Thomas Spalding of Sapelo

Thomas Spalding of Sapelo PDF Author: Ellis Merton Coulter
Publisher:
ISBN:
Category : History
Languages : en
Pages : 374

Book Description


Thomas Spalding of Sapelo

Thomas Spalding of Sapelo PDF Author: Ellis Merton Coulter
Publisher:
ISBN:
Category : History
Languages : en
Pages : 374

Book Description


Thomas Spalding

Thomas Spalding PDF Author: Buddy Sullivan
Publisher: Bookbaby
ISBN: 9781543962284
Category : History
Languages : en
Pages : 0

Book Description
"Thomas Spalding was one of the leading agrarians in the antebellum South and his Sapelo Island cotton and sugar cane plantation was among the region's most productive and efficiently managed.
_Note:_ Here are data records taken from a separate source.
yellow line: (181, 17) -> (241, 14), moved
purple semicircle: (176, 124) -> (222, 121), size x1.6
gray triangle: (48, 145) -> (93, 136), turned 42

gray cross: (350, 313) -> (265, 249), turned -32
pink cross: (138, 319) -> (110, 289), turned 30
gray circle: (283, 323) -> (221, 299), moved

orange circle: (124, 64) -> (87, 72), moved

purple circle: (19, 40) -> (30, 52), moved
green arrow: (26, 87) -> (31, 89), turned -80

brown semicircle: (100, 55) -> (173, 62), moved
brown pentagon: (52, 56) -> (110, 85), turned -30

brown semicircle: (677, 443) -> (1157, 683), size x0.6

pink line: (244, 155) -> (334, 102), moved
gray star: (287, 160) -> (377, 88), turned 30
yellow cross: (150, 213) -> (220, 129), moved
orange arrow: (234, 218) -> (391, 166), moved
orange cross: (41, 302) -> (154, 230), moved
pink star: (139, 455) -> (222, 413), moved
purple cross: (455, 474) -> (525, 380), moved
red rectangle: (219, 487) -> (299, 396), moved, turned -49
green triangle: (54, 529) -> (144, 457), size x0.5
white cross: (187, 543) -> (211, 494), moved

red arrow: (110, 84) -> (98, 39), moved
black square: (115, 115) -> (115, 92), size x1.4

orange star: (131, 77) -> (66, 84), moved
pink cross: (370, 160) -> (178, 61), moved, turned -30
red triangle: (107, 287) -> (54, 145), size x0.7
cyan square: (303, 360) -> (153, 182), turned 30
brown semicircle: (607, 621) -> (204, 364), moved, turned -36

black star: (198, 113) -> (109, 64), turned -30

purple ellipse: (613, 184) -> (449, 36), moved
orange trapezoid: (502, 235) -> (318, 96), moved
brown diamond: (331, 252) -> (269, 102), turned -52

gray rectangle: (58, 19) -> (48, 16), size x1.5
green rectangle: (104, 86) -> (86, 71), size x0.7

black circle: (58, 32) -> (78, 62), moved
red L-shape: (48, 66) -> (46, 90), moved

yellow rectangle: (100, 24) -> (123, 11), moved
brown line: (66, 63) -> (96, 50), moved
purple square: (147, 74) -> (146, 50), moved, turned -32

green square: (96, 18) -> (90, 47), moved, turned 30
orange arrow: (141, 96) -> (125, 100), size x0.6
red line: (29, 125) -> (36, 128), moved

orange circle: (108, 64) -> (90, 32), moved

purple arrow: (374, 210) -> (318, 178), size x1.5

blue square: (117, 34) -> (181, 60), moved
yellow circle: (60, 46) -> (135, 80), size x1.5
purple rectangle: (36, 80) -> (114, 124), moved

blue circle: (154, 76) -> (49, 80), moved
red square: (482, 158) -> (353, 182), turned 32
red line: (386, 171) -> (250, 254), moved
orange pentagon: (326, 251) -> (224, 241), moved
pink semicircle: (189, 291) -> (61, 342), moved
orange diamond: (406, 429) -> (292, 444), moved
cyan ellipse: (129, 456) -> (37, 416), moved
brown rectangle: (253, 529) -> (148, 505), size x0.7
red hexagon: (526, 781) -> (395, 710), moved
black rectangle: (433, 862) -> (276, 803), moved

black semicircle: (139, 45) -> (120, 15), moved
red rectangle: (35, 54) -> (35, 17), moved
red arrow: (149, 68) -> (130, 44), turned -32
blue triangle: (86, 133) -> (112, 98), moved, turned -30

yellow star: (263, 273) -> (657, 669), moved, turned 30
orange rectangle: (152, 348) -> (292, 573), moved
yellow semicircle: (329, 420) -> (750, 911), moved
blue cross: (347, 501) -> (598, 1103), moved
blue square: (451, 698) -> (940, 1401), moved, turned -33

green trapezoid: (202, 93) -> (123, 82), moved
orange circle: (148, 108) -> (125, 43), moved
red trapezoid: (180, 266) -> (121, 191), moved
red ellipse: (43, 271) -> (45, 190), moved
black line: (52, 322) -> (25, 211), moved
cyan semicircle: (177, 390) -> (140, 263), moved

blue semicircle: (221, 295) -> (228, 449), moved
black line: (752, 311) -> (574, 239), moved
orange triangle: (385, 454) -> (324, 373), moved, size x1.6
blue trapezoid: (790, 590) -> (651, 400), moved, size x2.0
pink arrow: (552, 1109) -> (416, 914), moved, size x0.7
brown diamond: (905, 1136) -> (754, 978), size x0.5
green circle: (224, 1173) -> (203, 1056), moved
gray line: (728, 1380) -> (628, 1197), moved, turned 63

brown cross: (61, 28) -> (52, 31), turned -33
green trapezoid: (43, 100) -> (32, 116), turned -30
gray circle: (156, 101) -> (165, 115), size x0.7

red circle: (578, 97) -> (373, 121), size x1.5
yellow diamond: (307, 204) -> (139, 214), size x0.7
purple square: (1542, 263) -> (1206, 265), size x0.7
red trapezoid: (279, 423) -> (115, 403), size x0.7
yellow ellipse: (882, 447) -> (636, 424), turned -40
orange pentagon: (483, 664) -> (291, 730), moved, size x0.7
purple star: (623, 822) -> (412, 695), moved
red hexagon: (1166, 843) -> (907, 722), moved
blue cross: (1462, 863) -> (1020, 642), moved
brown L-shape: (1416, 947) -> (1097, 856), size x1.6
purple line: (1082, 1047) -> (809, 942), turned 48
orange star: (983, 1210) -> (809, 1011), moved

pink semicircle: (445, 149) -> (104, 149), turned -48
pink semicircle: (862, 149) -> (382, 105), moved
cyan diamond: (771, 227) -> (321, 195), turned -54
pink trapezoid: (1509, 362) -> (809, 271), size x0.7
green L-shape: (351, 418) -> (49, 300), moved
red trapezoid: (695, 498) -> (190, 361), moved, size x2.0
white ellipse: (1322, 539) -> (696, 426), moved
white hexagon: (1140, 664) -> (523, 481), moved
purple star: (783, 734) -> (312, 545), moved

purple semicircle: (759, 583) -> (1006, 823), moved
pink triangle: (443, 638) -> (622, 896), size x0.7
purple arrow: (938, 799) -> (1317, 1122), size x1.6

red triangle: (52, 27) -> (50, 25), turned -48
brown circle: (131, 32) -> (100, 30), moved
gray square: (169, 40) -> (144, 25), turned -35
This book provides a review of Spalding's life, an assessment of his plantation and slave management philosophy, and a glimpse of the times in which he lived as owner and master of a large agricultural operation with hundreds of bondsmen in the early-ti-mid nineteenth century."--Page 4 of cover

Address of Hon. Thomas Spalding Before the Union Agriculture Society, Darien, Georgia, May 13th, 1824

Address of Hon. Thomas Spalding Before the Union Agriculture Society, Darien, Georgia, May 13th, 1824 PDF Author: Thomas Spalding
Publisher:
ISBN:
Category : Agriculture
Languages : en
Pages : 32

Book Description


'Old Tabby'

'Old Tabby' PDF Author: Buddy Sullivan
Publisher: Createspace Independent Publishing Platform
ISBN: 9781717132529
Category :
Languages : en
Pages : 48

Book Description
A documented history of Ashantilly, a McIntosh County, Georgia home built in 1820 by prominent agriculturist Thomas Spalding of Sapelo Island. The architecture of Ashantilly is reviewed as is the successive generations of its ownership and occupants through the last private owner of the house, William G. Haynes, Jr. The story of Ashantilly is set against the backdrop of local history and includes a detailed review by the author of the use of tabby as a building material both at Ashantilly and among the coastal planter and business class of the antebellum period.

Sapelo Island

Sapelo Island PDF Author: Buddy Sullivan
Publisher: Arcadia Publishing
ISBN: 9780738505954
Category : History
Languages : en
Pages : 134

Book Description
The barrier islands of the south Atlantic coastline have for years held a deep attraction for all who have come into contact with them. Few, however, can compare with the mystique of Sapelo Island, Georgia. This unique semitropical paradise evokes a time long forgotten, when antebellum cotton plantations dominated her landscape, all worked by hundreds of black slaves, the descendants of whom have lived in quiet solitude on the island for generations. For more than 50 years of the twentieth century, two millionaires held sway on Sapelo, and it is their story, interwoven with that of the island's residents, that unfolds within the pages of this book. Almost 200 photographs provide testimony to the dynamic forces and energies implanted upon Sapelo by two men, Howard E. Coffin, a Detroit automotive pioneer, and Richard J. Reynolds Jr., heir to a huge North Carolina tobacco fortune. Beginning with a photographic essay about Sapelo's antebellum plantation owner, Thomas Spalding, Sapelo Island moves into the primary focus of the story, the years from 1912 to 1964, an era of grandeur that has left a rich photographic legacy.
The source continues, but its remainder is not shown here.